For this, Stop Ecocide International is supporting the Saving Tuvalu Global Campaign to raise awareness and harness public support, calling on the Tuvaluan government to join a growing global conversation to criminalize ecocide as the fifth crime against peace under the Rome Statute.
This petition aims to unite both Tuvaluans and fellow Pacific Islanders – directly on the frontlines of the climate crisis with rising sea levels – with international allies advocating for climate action.
Add Your Voice
Add your name and digital signature to support Tuvaluans adding their voice to the global conversation on making #ecocide an international crime.
STOP ECOCIDE IN THE PACIFIC
“An amendment of the Rome Statute could criminalise acts that amount to ecocide. We believe this radical idea merits serious discussion in the face of recent scientific evidence showing that climate change poses an existential threat to civilizations. At the same time, we call on the Office of the Prosecutor to ensure that climate-damaging conduct that amounts to international crimes is effectively investigated and prosecuted.”

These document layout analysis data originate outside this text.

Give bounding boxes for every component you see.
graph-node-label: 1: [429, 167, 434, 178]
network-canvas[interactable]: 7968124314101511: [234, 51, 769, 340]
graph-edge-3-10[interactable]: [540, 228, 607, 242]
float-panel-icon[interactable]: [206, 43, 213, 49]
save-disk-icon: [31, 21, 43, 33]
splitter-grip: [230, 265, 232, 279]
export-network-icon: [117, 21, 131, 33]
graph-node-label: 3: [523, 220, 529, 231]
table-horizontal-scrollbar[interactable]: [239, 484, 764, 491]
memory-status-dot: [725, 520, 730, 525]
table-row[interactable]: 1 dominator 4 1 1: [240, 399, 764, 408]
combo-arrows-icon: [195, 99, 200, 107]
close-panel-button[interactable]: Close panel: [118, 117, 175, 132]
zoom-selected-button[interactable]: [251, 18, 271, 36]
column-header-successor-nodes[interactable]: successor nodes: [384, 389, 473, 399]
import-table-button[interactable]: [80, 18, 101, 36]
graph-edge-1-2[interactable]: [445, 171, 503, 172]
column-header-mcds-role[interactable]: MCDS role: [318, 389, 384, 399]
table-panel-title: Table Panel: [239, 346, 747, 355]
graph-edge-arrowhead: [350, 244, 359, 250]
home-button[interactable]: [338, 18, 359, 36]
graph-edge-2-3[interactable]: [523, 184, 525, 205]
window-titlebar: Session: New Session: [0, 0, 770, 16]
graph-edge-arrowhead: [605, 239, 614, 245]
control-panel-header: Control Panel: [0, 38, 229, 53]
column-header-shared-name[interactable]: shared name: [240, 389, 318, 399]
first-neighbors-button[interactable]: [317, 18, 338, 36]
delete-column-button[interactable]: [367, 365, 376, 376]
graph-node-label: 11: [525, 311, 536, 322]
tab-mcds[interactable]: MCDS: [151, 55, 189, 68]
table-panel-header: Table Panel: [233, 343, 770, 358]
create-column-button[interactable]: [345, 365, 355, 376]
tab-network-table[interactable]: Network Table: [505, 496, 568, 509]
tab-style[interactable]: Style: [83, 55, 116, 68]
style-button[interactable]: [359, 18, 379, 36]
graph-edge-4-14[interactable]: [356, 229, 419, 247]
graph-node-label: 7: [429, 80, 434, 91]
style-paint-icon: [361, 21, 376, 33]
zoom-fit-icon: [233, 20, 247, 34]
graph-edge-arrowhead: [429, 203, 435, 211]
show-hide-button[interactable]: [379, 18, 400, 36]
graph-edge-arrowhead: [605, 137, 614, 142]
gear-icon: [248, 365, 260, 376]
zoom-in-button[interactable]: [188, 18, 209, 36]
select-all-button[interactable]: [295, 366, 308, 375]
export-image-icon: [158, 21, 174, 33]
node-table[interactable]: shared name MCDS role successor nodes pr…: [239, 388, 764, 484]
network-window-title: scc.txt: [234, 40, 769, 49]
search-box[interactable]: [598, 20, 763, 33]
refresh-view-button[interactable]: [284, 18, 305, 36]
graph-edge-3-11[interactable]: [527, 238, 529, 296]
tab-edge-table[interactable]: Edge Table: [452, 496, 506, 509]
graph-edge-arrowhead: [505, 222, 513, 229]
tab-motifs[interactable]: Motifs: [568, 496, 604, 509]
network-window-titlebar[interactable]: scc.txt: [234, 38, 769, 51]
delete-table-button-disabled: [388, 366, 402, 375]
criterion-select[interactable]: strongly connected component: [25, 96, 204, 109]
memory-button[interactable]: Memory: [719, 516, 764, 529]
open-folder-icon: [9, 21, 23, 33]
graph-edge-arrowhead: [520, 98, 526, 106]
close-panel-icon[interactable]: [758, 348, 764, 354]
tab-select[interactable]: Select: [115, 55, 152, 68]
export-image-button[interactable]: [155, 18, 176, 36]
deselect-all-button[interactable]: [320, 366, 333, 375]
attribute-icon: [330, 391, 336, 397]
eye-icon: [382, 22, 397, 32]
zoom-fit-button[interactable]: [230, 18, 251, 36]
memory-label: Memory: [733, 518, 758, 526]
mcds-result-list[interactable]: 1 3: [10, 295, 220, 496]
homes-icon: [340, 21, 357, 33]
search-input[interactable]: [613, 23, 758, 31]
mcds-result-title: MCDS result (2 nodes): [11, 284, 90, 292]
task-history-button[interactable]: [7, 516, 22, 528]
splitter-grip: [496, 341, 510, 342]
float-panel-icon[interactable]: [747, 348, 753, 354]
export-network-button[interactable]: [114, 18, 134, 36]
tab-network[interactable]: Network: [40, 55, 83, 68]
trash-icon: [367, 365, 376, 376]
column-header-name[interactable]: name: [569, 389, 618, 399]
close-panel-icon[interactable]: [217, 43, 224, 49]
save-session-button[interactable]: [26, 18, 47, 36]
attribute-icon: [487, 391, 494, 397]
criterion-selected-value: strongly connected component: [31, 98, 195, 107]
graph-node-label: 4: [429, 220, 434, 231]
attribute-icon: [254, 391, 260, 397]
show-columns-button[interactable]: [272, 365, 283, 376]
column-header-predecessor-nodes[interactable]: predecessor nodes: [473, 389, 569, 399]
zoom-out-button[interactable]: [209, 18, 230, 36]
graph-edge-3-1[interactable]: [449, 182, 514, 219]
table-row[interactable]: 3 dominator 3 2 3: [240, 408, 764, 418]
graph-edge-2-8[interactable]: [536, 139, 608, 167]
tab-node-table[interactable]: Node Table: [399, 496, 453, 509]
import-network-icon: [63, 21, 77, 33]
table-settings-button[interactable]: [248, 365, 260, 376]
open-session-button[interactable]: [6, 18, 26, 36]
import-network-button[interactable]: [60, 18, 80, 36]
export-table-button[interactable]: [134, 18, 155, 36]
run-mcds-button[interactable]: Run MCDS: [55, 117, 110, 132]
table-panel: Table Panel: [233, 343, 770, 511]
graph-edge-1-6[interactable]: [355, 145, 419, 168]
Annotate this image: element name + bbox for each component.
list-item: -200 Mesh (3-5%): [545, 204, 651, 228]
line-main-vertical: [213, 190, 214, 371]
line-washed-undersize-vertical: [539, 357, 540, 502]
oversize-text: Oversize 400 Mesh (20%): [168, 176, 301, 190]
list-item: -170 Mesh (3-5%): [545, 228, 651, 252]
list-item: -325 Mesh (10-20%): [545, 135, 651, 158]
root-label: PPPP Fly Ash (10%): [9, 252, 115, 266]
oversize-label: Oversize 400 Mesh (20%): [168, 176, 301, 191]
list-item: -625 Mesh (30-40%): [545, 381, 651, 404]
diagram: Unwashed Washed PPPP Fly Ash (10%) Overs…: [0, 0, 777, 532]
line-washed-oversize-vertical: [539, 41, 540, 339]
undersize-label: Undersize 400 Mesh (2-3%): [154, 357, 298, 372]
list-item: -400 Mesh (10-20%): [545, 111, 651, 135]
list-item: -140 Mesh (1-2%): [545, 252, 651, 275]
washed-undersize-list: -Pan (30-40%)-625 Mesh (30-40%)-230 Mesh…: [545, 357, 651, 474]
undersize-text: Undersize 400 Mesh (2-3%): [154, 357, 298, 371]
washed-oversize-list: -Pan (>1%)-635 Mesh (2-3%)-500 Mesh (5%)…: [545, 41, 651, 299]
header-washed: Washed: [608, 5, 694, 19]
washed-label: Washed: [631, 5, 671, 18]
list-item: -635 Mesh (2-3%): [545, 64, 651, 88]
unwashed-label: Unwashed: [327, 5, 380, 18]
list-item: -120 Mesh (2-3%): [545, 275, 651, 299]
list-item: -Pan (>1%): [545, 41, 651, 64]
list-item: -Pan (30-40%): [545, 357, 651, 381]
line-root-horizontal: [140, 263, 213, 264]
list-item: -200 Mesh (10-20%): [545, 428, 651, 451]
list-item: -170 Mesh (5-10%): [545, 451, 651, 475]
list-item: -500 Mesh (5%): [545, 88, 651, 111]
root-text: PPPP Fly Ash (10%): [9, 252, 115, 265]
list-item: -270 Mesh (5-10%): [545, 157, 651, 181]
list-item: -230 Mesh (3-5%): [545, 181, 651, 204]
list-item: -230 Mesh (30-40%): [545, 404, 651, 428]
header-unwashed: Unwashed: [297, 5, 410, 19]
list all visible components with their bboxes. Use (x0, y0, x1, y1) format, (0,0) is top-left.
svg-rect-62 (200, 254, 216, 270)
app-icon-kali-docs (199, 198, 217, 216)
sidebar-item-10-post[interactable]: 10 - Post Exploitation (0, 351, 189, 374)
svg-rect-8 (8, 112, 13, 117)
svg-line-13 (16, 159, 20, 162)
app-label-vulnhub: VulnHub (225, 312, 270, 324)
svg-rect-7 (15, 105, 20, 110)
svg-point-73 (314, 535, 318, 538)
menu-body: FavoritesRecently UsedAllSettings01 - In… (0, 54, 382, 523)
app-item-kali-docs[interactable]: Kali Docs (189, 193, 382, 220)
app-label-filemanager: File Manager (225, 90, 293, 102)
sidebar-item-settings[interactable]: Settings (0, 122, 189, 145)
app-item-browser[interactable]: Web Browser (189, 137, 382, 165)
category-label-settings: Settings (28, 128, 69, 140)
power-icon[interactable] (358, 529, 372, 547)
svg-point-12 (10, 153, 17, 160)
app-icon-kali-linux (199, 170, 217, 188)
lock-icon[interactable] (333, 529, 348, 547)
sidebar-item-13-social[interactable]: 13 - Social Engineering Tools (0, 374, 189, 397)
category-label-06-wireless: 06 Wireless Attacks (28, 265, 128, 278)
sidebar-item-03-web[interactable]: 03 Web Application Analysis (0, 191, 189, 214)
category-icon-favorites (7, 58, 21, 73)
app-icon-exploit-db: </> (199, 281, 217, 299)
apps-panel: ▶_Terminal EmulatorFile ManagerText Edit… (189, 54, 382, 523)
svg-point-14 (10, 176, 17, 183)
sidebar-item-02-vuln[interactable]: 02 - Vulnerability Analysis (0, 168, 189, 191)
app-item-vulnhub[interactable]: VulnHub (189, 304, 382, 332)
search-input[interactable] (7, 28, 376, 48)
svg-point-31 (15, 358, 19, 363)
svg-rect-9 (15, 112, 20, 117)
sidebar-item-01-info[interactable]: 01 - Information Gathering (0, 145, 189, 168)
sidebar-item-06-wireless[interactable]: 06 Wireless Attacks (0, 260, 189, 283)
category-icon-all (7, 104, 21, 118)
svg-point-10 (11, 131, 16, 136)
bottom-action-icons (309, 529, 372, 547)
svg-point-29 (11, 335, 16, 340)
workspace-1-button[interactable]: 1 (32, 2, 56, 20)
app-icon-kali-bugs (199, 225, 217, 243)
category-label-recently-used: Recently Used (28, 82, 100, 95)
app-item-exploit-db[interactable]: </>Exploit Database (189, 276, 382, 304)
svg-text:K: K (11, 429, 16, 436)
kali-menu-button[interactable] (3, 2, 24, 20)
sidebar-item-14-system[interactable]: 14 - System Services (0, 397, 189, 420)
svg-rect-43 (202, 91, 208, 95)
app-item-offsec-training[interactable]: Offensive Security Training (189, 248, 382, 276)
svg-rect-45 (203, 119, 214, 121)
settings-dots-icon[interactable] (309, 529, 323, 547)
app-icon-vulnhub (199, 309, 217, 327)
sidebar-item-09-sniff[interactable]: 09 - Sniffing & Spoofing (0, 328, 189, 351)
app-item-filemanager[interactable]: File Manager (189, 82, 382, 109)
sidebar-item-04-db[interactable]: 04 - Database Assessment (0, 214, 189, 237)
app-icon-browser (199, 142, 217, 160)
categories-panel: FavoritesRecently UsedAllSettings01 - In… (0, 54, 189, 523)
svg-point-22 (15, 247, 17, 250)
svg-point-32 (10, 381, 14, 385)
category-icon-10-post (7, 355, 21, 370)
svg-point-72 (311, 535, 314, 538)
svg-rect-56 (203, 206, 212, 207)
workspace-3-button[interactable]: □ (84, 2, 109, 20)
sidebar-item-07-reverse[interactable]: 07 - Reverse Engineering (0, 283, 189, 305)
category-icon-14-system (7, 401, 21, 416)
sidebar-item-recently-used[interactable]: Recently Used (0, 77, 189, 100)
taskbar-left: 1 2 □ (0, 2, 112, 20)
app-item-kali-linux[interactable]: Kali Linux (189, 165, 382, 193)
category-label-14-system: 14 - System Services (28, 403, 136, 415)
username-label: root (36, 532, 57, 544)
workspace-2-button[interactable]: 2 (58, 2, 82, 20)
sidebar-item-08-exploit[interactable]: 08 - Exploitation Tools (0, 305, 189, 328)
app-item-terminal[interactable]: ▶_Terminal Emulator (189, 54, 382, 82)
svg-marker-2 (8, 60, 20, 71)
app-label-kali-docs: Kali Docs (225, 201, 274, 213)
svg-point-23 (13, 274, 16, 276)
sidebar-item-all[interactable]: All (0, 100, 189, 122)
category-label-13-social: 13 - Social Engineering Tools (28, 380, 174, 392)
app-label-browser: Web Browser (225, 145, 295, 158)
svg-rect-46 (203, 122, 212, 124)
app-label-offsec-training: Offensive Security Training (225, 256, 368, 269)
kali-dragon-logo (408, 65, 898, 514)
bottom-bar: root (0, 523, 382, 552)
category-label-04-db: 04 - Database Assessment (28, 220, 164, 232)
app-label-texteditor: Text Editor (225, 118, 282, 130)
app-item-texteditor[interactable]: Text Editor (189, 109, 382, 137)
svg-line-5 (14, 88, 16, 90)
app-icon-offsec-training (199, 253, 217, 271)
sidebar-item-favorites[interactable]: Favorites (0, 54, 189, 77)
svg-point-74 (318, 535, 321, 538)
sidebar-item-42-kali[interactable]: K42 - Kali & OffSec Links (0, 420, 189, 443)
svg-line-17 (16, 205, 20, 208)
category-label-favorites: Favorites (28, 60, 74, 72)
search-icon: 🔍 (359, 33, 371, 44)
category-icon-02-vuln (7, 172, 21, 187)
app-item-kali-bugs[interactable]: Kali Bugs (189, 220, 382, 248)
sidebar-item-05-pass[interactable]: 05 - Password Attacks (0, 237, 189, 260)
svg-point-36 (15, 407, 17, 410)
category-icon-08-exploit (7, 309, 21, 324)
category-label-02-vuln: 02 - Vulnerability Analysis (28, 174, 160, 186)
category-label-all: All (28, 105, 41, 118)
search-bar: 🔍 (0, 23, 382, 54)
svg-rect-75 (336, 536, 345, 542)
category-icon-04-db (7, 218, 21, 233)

– Ambassador John Licht of Vanuatu
In 2016, Polly Higgins, visionary UK barrister and co-founder of the Stop Ecocide campaign, first accompanied Vanuatan dignitaries to the International Criminal Court’s Assembly of States Parties in The Hague, Netherlands. This diplomatic and legal relationship contributed 3 years later to Vanuatu’s courageous intervention at the ICC’s Assembly in December 2019, as becoming the first nation to call for serious consideration of an amendment to the Rome Statute of the International Criminal Court to include a crime of ecocide.
The Maldives followed a few days later, with the statement from Mr. Ahmed Saleem, Member of Parliament and Chair of the Parliamentary Standing Committee on Climate Change and Environment. “It is time justice for climate change victims be recognised as part and parcel of the international criminal justice system.”